Modelling indefinitely-recurring tasks in a schedule (calendar-like rails app) - ruby-on-rails

This has been quite a stumbling block. Warning: the following is not a question, rather explanation of what I came up with. My question is — do you have a better way to do this? Is there some common technique for this that I'm not familiar with? Seems like this is a trivial problem.
So you have Task model. You can create tasks, complete them, destroy them. Then you have recurring tasks. It's just like regular task, but it has a recurrence rule attached to it. However, tasks can recur indefinitely — you can go a year ahead in the schedule, and you should see the task show up.
So when a user creates a recurring task, you don't want to build thousands of tasks for hundred years into the future, and save them to database, right? So I started thinking — how do you create them?
One way would be to create them as you view your schedule. So, when the user is moving a month ahead, any recurring tasks will be created. Of course that means that you can't simply work with database records of tasks any longer. Every SELECT operation on tasks you ever do has to be in the context of a particular date range, in order to trigger recurring tasks in that date range to persist. This is a maintenance and performance burden, but doable.
Alright, but how about the original task? Every recurrent task gets associated with the recurrence rule that created it, and every recurrence rule needs to know the original task that started the recurrence. The latter is important, because you need to clone the original task into new dates as the user browses their schedule. I guess doable too.
But what happens if the original task is updated? It means that now as we browse the schedule, we will be creating recurring tasks cloned off of the modified task. That's undesirable. All the implicitly persisted recurring tasks should show up the way the original task looked like when recurrence was added. So we need to store a copy of the original task separately, and clone from that, in order for recurrence to work.
However, when the user navigates the tasks in the schedule, how do we know if at a particular point a new recurrence task needs to be created? We ask recurrence rule: "hey, should I persist a task for this day?" and it says yes or no. If there is already a task for this recurrence for this day, we don't create one. All nice, except a user shall also be able to simply delete one of the recurring tasks that has been automatically persisted. In that case following our logic, the system will re-create the task that has been deleted. Not good. So it means we need to keep storing the task, but mark it as deleted task for this recurrence. Meh.
As I said in the beginning, I want to know if somebody else tackled this problem and can provide architectural advice here. Does it have to be this messy? Is there anything more elegant I'm missing?
Update: Since this question is hard to answer perfectly, I will approve the most helpful insight into design/architecture, which has the best helpfulness/trade-offs ratio for this type of problem. It does not have to encompass all the details.

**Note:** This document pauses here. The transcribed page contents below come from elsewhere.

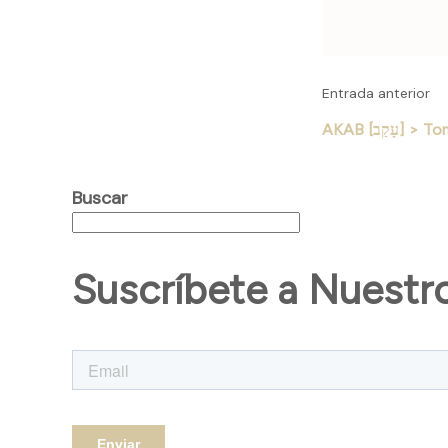
Entrada anterior
AKAB [ָקַב
Buscar
Suscríbete a Nuestr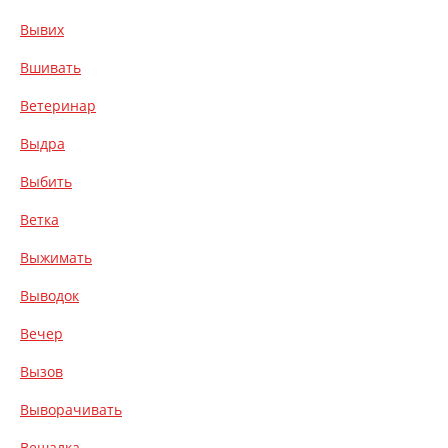
Вывих
Вшивать
Ветеринар
Выдра
Выбить
Ветка
Выжимать
Выводок
Вечер
Вызов
Выворачивать
Вешалка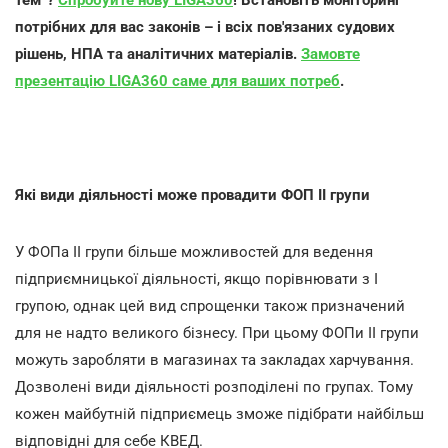
тем”?
Спробуйте нову LIGA360
! Встановіть моніторинг
потрібних для вас законів – і всіх пов'язаних судових
рішень, НПА та аналітичних матеріалів.
Замовте
презентацію LIGA360 саме для ваших потреб
.
Які види діяльності може провадити ФОП ІІ групи
У ФОПа ІІ групи більше можливостей для ведення
підприємницької діяльності, якщо порівнювати з І
групою, однак цей вид спрощенки також призначений
для не надто великого бізнесу. При цьому ФОПи ІІ групи
можуть заробляти в магазинах та закладах харчування.
Дозволені види діяльності розподілені по групах. Тому
кожен майбутній підприємець зможе підібрати найбільш
відповідні для себе КВЕД.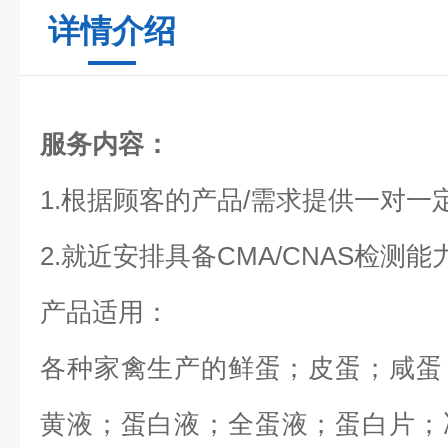
详情介绍
服务内容：
1.根据顾客的产品/需求提供一对一
2.就近安排具备
CMA/CNAS
检测能
产品适用：
各种家禽生产的鲜蛋；皮蛋；咸蛋
黄液；蛋白液；全蛋液；蛋白片；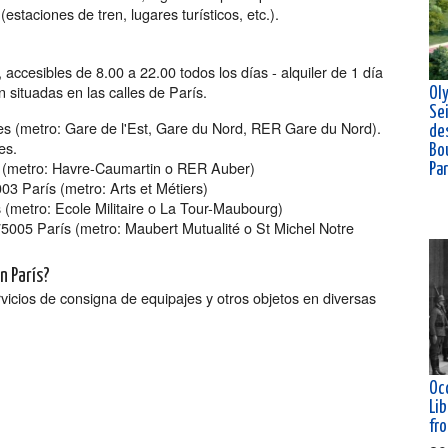
staciones de tren, lugares turísticos, etc.).
 accesibles de 8.00 a 22.00 todos los días - alquiler de 1 día
 situadas en las calles de París.
Ol
Se
res (metro: Gare de l'Est, Gare du Nord, RER Gare du Nord).
de
es.
Bou
 (metro: Havre-Caumartin o RER Auber)
Pa
003 París (metro: Arts et Métiers)
s (metro: Ecole Militaire o La Tour-Maubourg)
5005 París (metro: Maubert Mutualité o St Michel Notre
n París?
icios de consigna de equipajes y otros objetos en diversas
Oc
Lib
fr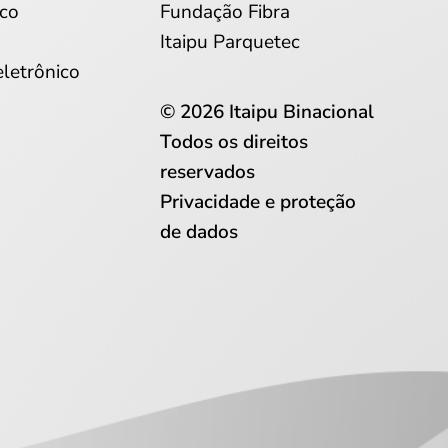
co
Fundação Fibra
Itaipu Parquetec
eletrônico
© 2026 Itaipu Binacional
Todos os direitos
reservados
Privacidade e proteção
de dados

I know this is an old question but I'm just starting to look into this for my own application and I found this paper by Martin Fowler illuminating: Recurring Events for Calendars
The main takeaway for me was using what he calls "temporal expressions" to figure out if a booking falls on a certain date range instead of trying to insert an infinite number of events (or in your case tasks) into the database.
Practically, for your use case, this might mean that you store the Task with a "temporal expression" property called schedule. The ice_cube recurrence gem has the ability to serialize itself into an active record property like so:
class Task < ActiveRecord::Base
include IceCube
serialize :schedule, Hash
def schedule=(new_schedule)
write_attribute(:schedule, new_schedule.to_hash)
end
def schedule
Schedule.from_hash(read_attribute(:schedule))
end
end
Ice cube seems really flexible and even allows you to specify exceptions to the recurrence rules. (Say you want to delete just one occurrence of the task, but not all of them.)
The problem is that you can't really query the database for a task that falls in a specific range of dates, because you've only stored the rule for making tasks, not the tasks themselves. For my case, I'm thinking about adding a property like "next_recurrence_date" which will be used to do some basic sorting/filtering. You could even use that to throw a task on a queue to have something done on the next recurring date. (Like check if that date has passed and then regenerate it. You could even store an "archived" version of the task once its next recurring date passes.)
This fixes your issue with "what if the task is updated" since tasks aren't ever persisted until they're in the past.
Anyway, I hope that is helpful to someone trying to think this through for their own app.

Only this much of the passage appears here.